WORK INSTRUCTION.
Repeat the stretch of entries below from the line with "ZLD International" through the line with "Doprava a vrátenie". Include both ends and add nothing.

(Beginning of INFORMATION GIVEN)

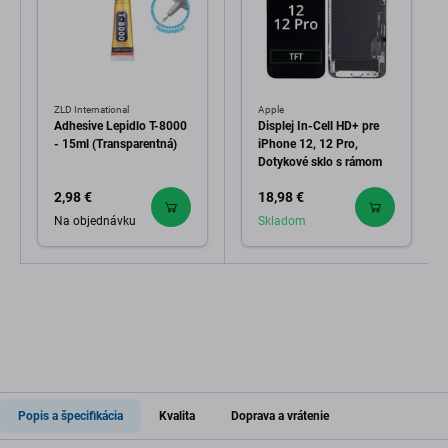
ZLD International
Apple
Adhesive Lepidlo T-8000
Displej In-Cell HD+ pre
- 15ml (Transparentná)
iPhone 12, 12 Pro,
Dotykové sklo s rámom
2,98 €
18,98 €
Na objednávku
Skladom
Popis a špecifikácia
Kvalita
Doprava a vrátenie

(End of INFORMATION GIVEN)
(Beginning of INFORMATION GIVEN)

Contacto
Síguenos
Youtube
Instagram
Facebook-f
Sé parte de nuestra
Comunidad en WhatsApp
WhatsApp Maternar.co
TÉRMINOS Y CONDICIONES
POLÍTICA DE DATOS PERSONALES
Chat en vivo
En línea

(End of INFORMATION GIVEN)

EXERCISE RESPONSE.
ZLD International
Apple
Adhesive Lepidlo T-8000
Displej In-Cell HD+ pre
- 15ml (Transparentná)
iPhone 12, 12 Pro,
Dotykové sklo s rámom
2,98 €
18,98 €
Na objednávku
Skladom
Popis a špecifikácia
Kvalita
Doprava a vrátenie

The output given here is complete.